With some 15,000 locally elected school boards in the U.S., Schwartz acknowledges that such a change will be difficult.

Students in those nations are rigorously evaluated to determine that they’ve achieved. Often, that’s a weeklong evaluation which includes written and oral examination — and no multiple choice questions.

“Young people understand that how well they do on those end-of-high-school assessments really have a lot to do with the kinds of opportunities that are now open to them,” he said.

Successful nations have elevated the status of teachers, too. In Finland, there are ten applications for every teacher prep course, which itself is a demanding five-year process heavy on clinical work.

Though Schwartz told the Camden Conference that he has high regard for Education Secretary Arne Duncan, he believes U.S. priorities are misplaced.

Tying evidence of student learning to teacher evaluation is “not a recipe for progress” in the other countries, he said.
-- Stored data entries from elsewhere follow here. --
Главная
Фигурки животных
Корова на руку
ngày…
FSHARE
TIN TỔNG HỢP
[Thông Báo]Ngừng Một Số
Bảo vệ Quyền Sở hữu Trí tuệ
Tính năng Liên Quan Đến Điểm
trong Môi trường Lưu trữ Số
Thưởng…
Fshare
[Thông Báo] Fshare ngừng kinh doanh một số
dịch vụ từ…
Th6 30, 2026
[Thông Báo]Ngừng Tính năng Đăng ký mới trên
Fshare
Charter schools and other school choice options disrupt, and high-achieving nations instead focus on the system as a whole. Rather than threaten the lowest performing schools, the U.S. should instead do what Canada does, which is lavish attention and support on such schools.

These are hard changes to make, but the proof of their success — albeit in other cultures and other political and economic systems — should not be ignored.